**EXERCISE DESCRIPTION**
Repeat the entries without change, omitting the pictures.

(Dataset entries)
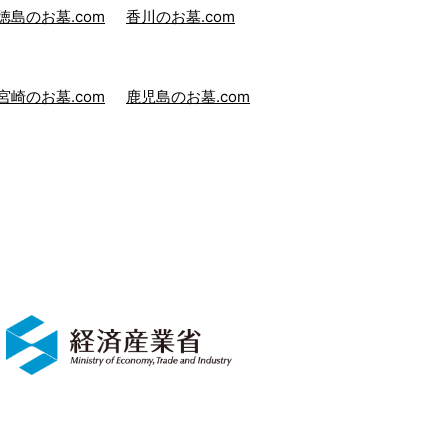
徳島のお墓.com
香川のお墓.com
宮崎のお墓.com
鹿児島のお墓.com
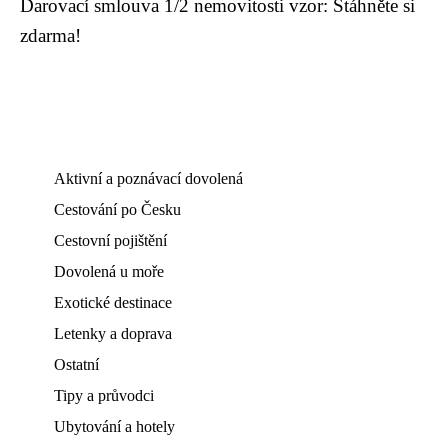
Darovací smlouva 1/2 nemovitosti vzor: Stáhněte si
zdarma!
Aktivní a poznávací dovolená
Cestování po Česku
Cestovní pojištění
Dovolená u moře
Exotické destinace
Letenky a doprava
Ostatní
Tipy a průvodci
Ubytování a hotely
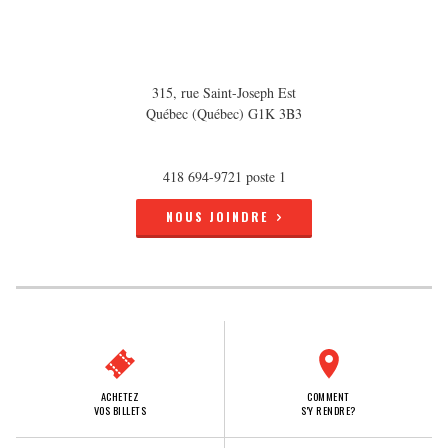
315, rue Saint-Joseph Est
Québec (Québec) G1K 3B3
418 694-9721 poste 1
NOUS JOINDRE
ACHETEZ
COMMENT
VOS BILLETS
S'Y RENDRE?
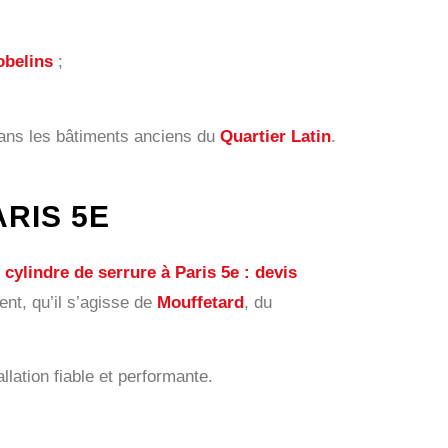
belins
;
dans les bâtiments anciens du
Quartier Latin
.
RIS 5E
ylindre de serrure à Paris 5e : devis
nt, qu’il s’agisse de
Mouffetard
, du
llation fiable et performante.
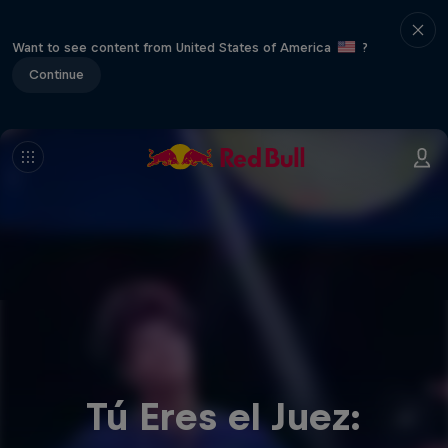
Want to see content from United States of America
?
Continue
Tú Eres el Juez:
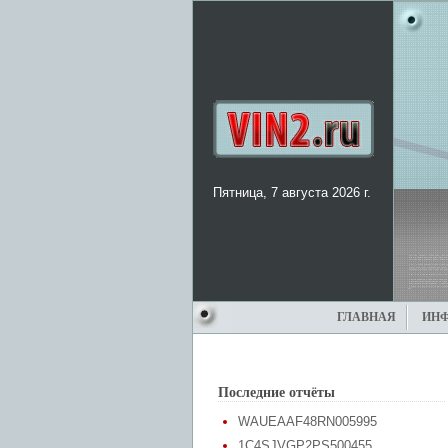
Пятница, 7 августа 2026 г.
ГЛАВНАЯ
ИН
Последние отчёты
WAUEAAF48RN005995
1C4SJVGP2PS500455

**RESULT FOR THIS EXERCISE**
徳島のお墓.com
香川のお墓.com
宮崎のお墓.com
鹿児島のお墓.com
Darovací smlouva 1/2 nemovitosti vzor: Stáhněte si
zdarma!
Aktivní a poznávací dovolená
Cestování po Česku
Cestovní pojištění
Dovolená u moře
Exotické destinace
Letenky a doprava
Ostatní
Tipy a průvodci
Ubytování a hotely
315, rue Saint-Joseph Est
Québec (Québec) G1K 3B3
418 694-9721 poste 1
NOUS JOINDRE
ACHETEZ
COMMENT
VOS BILLETS
S'Y RENDRE?
belins
;
dans les bâtiments anciens du
Quartier Latin
.
RIS 5E
ylindre de serrure à Paris 5e : devis
nt, qu’il s’agisse de
Mouffetard
, du
llation fiable et performante.
Want to see content from United States of America
?
Continue
Tú Eres el Juez:
Пятница, 7 августа 2026 г.
ГЛАВНАЯ
ИН
Последние отчёты
WAUEAAF48RN005995
1C4SJVGP2PS500455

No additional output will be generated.